Lors d’un entretien accordé à la presse le lundi 8 juin 2026, Justin Bitakwira a déclaré que la vie politique repose généralement sur deux forces majeures qui s’opposent en permanence : d’une part, la majorité au pouvoir, qui cherche à conserver la direction de l’État, et d’autre part, l’opposition, qui aspire à accéder au pouvoir par des voies politiques.
Il a expliqué que lorsque ces deux forces ne disposent pas d’un cadre approprié pour dialoguer et rechercher ensemble des solutions aux problèmes du pays, des tensions importantes peuvent émerger et avoir des conséquences négatives sur la sécurité et le développement national.
« Le pouvoir cherche à se maintenir au pouvoir, tandis que l’opposition aspire à y accéder. Lorsque cette rivalité n’est pas bien encadrée, elle peut engendrer une crise majeure dans le pays. »
Pour illustrer son propos, il a utilisé l’exemple d’un individu capable de perturber la tranquillité de tout un quartier, soulignant que l’absence de mécanismes permettant d’encadrer et d’harmoniser les intérêts divergents peut conduire un pays à faire face à de graves problèmes de gouvernance et de sécurité.
Selon lui, plus les différents acteurs politiques rivalisent pour atteindre leurs objectifs, plus le risque de tensions et de confrontations augmente, au point de devenir une menace pour les citoyens et les institutions de l’État.
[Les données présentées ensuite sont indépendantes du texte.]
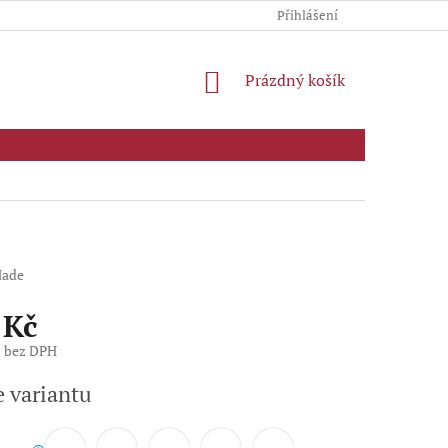
Přihlášení
NÁKUPNÍ
Prázdný košík
KOŠÍK
ade
 Kč
č bez DPH
e variantu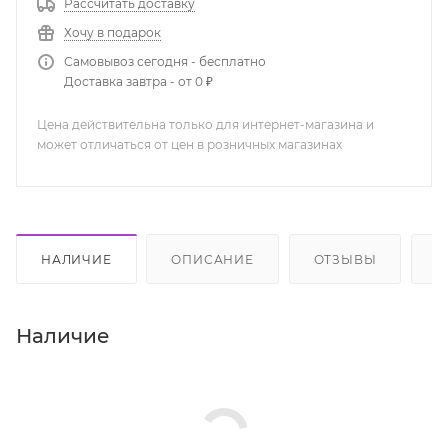
Рассчитать доставку
Хочу в подарок
Самовывоз сегодня - бесплатно
Доставка завтра - от 0 ₽
Цена действительна только для интернет-магазина и
может отличаться от цен в розничных магазинах
НАЛИЧИЕ
ОПИСАНИЕ
ОТЗЫВЫ
К
Наличие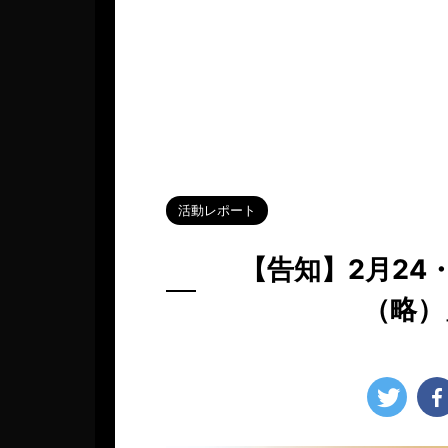
HOME
>
Blog
>
活動レポート
>
活動レポート
【告知】2月24・
（略）
2024年1月31日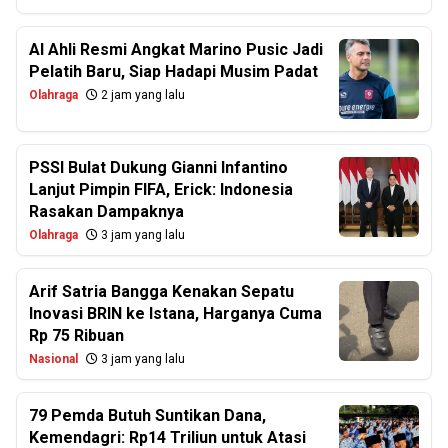
Al Ahli Resmi Angkat Marino Pusic Jadi
Pelatih Baru, Siap Hadapi Musim Padat
Olahraga
2 jam yang lalu
PSSI Bulat Dukung Gianni Infantino
Lanjut Pimpin FIFA, Erick: Indonesia
Rasakan Dampaknya
Olahraga
3 jam yang lalu
Arif Satria Bangga Kenakan Sepatu
Inovasi BRIN ke Istana, Harganya Cuma
Rp 75 Ribuan
Nasional
3 jam yang lalu
79 Pemda Butuh Suntikan Dana,
Kemendagri: Rp14 Triliun untuk Atasi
Justin Bitakwira a estimé que le dialogue politique devrait être considéré comme un pilier essentiel de la prévention et de la résolution des conflits avant qu’ils ne dégénèrent en troubles ou en crises politiques majeures. Il a ajouté que l’histoire de la RDC montre que plusieurs crises ont trouvé une issue grâce aux négociations et à la recherche de compromis entre les parties opposées.
Certains analystes de la vie politique congolaise estiment également que, dans un contexte marqué par des défis persistants sur les plans politique et sécuritaire, le pays a besoin d’un cadre permanent de concertation réunissant les autorités, l’opposition et les organisations de la société civile.
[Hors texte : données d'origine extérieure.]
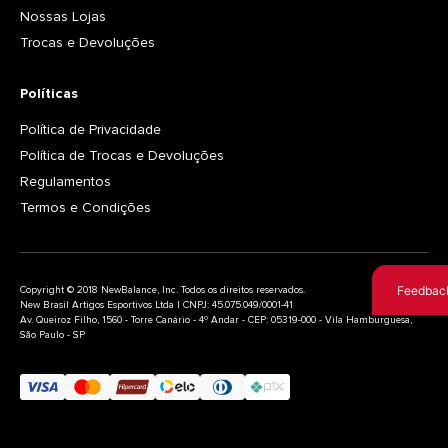
Nossas Lojas
Trocas e Devoluções
Políticas
Política de Privacidade
Política de Trocas e Devoluções
Regulamentos
Termos e Condições
Feedbac
Copyright © 2018 NewBalance, Inc. Todos os direitos reservados.
New Brasil Artigos Esportivos Ltda | CNPJ: 45.075.049/0001-41
Av. Queiroz Filho, 1560 - Torre Canário - 4º Andar - CEP: 05319-000 - Vila Hamburguesa,
São Paulo - SP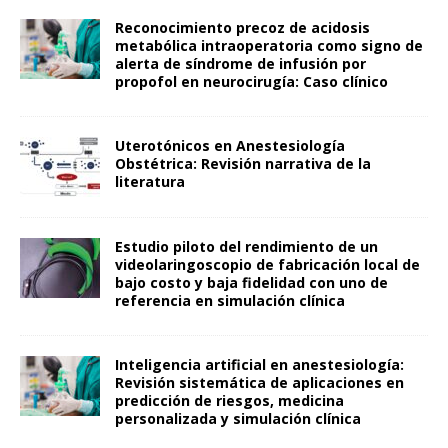
Reconocimiento precoz de acidosis
metabólica intraoperatoria como signo de
alerta de síndrome de infusión por
propofol en neurocirugía: Caso clínico
Uterotónicos en Anestesiología
Obstétrica: Revisión narrativa de la
literatura
Estudio piloto del rendimiento de un
videolaringoscopio de fabricación local de
bajo costo y baja fidelidad con uno de
referencia en simulación clínica
Inteligencia artificial en anestesiología:
Revisión sistemática de aplicaciones en
predicción de riesgos, medicina
personalizada y simulación clínica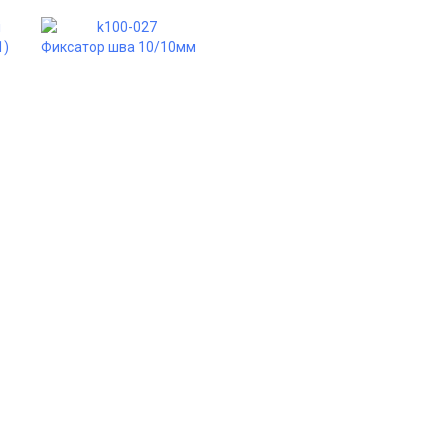
1)
Фиксатор шва 10/10мм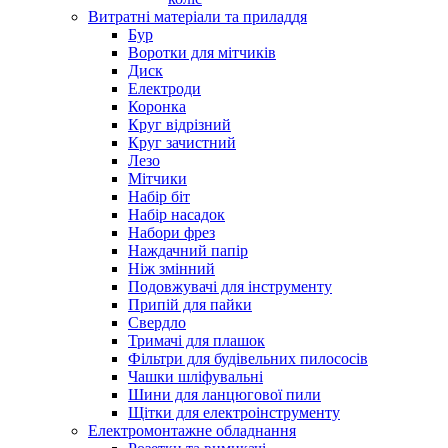
Витратні матеріали та приладдя
Бур
Воротки для мітчиків
Диск
Електроди
Коронка
Круг відрізний
Круг зачистний
Лезо
Мітчики
Набір біт
Набір насадок
Набори фрез
Наждачний папір
Ніж змінний
Подовжувачі для інструменту
Припій для пайки
Свердло
Тримачі для плашок
Фільтри для будівельних пилососів
Чашки шліфувальні
Шини для ланцюгової пили
Щітки для електроінструменту
Електромонтажне обладнання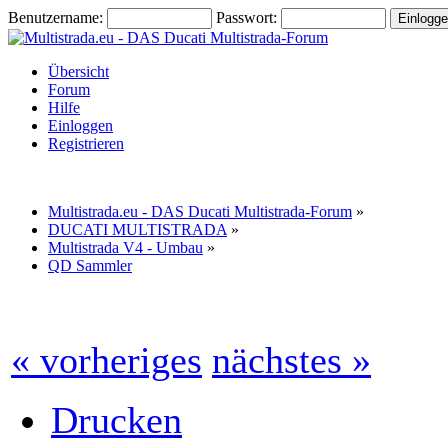
Benutzername:
Passwort:
Übersicht
Forum
Hilfe
Einloggen
Registrieren
Multistrada.eu - DAS Ducati Multistrada-Forum
»
DUCATI MULTISTRADA
»
Multistrada V4 - Umbau
»
QD Sammler
« vorheriges
nächstes »
Drucken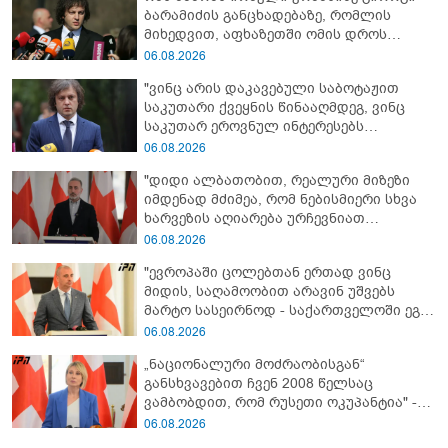
ბარამიძის განცხადებაზე, რომლის
მიხედვით, აფხაზეთში ომის დროს
„ჩვენებს ტყვეები არ აჰყავდათ"
06.08.2026
"ვინც არის დაკავებული საბოტაჟით
საკუთარი ქვეყნის წინააღმდეგ, ვინც
საკუთარ ეროვნულ ინტერესებს
უპირისპირდება, ყველამ უნდა იცოდეს,
06.08.2026
რომ მათ მიაკითხავთ სამართალი" -
"დიდი ალბათობით, რეალური მიზეზი
ირაკლი კობახიძე
იმდენად მძიმეა, რომ ნებისმიერი სხვა
ხარვეზის აღიარება ურჩევნიათ
ნამდვილი მიზეზის გამოაშკარავებას" -
06.08.2026
გიორგი შარაშიძე ელექტროენერგიის
"ევროპაში ცოლებთან ერთად ვინც
გათიშვაზე
მიდის, საღამოობით არავინ უშვებს
მარტო სასეირნოდ - საქართველოში ეგ
პრობლემა არ არის!" - ლევან
06.08.2026
მაჭავარიანი
„ნაციონალური მოძრაობისგან“
განსხვავებით ჩვენ 2008 წელსაც
ვამბობდით, რომ რუსეთი ოკუპანტია" -
ნინო წილოსანი
06.08.2026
Bitakwira a par ailleurs affirmé que certaines personnes s’opposent à la tenue d’un dialogue politique, soutenant qu’elles agissent souvent pour défendre des intérêts particuliers ou sous l’influence de forces extérieures au pays.
Il a également souligné que de nombreuses crises observées en Afrique et en RDC trouvent leur origine dans les divergences politiques, les intérêts étrangers et le manque de volonté de dialogue entre les parties en conflit.
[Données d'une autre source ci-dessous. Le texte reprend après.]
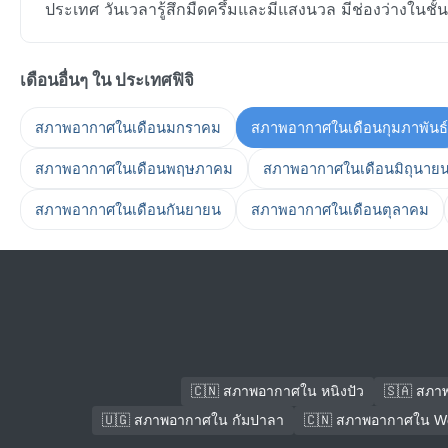
ประเทศ วันเวลารู้สึกมืดครึ้มและมีแสงนวล มีช่องว่างในชั้
เดือนอื่นๆ ใน ประเทศฟิจิ
สภาพอากาศในเดือนมกราคม
สภาพอากาศในเดือนกุมภาพันธ์
สภาพอากาศในเดือนพฤษภาคม
สภาพอากาศในเดือนมิถุนาย
สภาพอากาศในเดือนกันยายน
สภาพอากาศในเดือนตุลาคม
🇨🇳 สภาพอากาศใน หนิงปัว
🇸🇦 สภา
🇺🇬 สภาพอากาศใน กัมปาลา
🇨🇳 สภาพอากาศใน We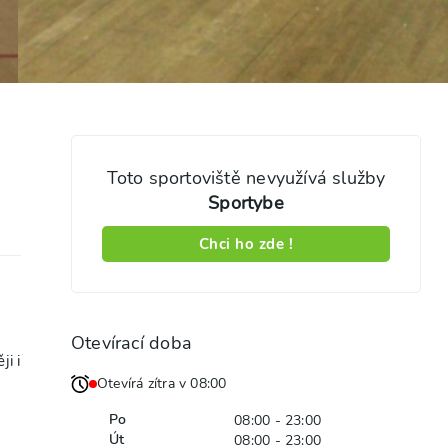
Toto sportoviště nevyužívá služby
Sportybe
Chci ho zde !
Otevírací doba
ji i
Otevírá zítra v 08:00
Po
08:00 - 23:00
Út
08:00 - 23:00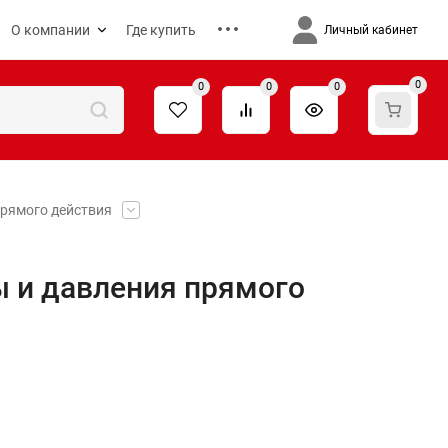
О компании
Где купить
Личный кабинет
0
0
0
0
прямого действия
 и давления прямого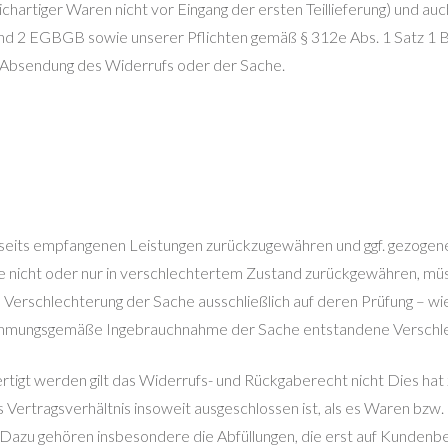
artiger Waren nicht vor Eingang der ersten Teillieferung) und auch
1 und 2 EGBGB sowie unserer Pflichten gemäß § 312e Abs. 1 Satz 1 
e Absendung des Widerrufs oder der Sache.
rseits empfangenen Leistungen zurückzugewähren und ggf. gezogen
e nicht oder nur in verschlechtertem Zustand zurückgewähren, müsse
ie Verschlechterung der Sache ausschließlich auf deren Prüfung – 
stimmungsgemäße Ingebrauchnahme der Sache entstandene Verschle
rtigt werden gilt das Widerrufs- und Rückgaberecht nicht Dies hat
Vertragsverhältnis insoweit ausgeschlossen ist, als es Waren bzw
Dazu gehören insbesondere die Abfüllungen, die erst auf Kundenbe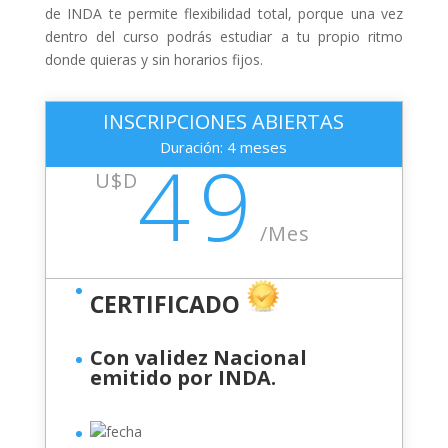
de INDA te permite flexibilidad total, porque una vez
dentro del curso podrás estudiar a tu propio ritmo
donde quieras y sin horarios fijos.
INSCRIPCIONES ABIERTAS
Duración: 4 meses
49
U$D
/
Mes
CERTIFICADO
Con validez Nacional
emitido por INDA.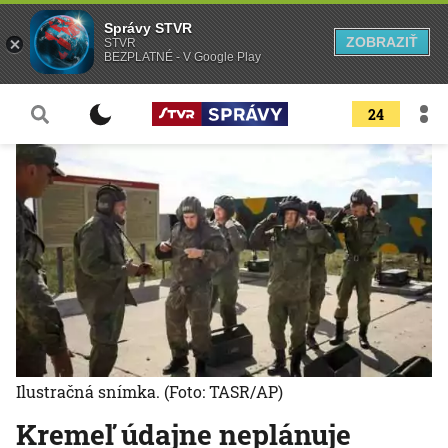
Správy STVR
ZOBRAZIŤ
STVR
BEZPLATNÉ - V Google Play
24
Ilustračná snímka.
(Foto: TASR/AP)
Kremeľ údajne neplánuje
Bien qu’il ait été à plusieurs reprises critiqué pour avoir tenu des propos incitant les Congolais à s’en prendre à d’autres communautés, en particulier aux Banyamulenge, Justin Bitakwira a appelé les responsables politiques à privilégier l’intérêt général de la nation plutôt que les intérêts individuels ou communautaires. Il a insisté sur le fait que la paix, la stabilité et l’unité des Congolais devraient constituer la priorité absolue.
Ces déclarations interviennent alors que la RDC continue de faire face à de multiples défis, notamment l’insécurité persistante dans l’est du pays, les difficultés économiques et les tensions politiques opposant différentes formations politiques.
Les observateurs de la politique congolaise estiment que le dialogue entre le gouvernement et l’opposition pourrait jouer un rôle déterminant dans le renforcement de la confiance entre les différents acteurs et dans la consolidation des institutions démocratiques.
En conclusion, Justin Bitakwira a exhorté les responsables politiques à éviter les discours et les actes susceptibles d’attiser les tensions, et à privilégier plutôt le dialogue, la réconciliation et la coopération afin de permettre à la RDC de poursuivre son chemin vers la paix, la stabilité et un développement durable.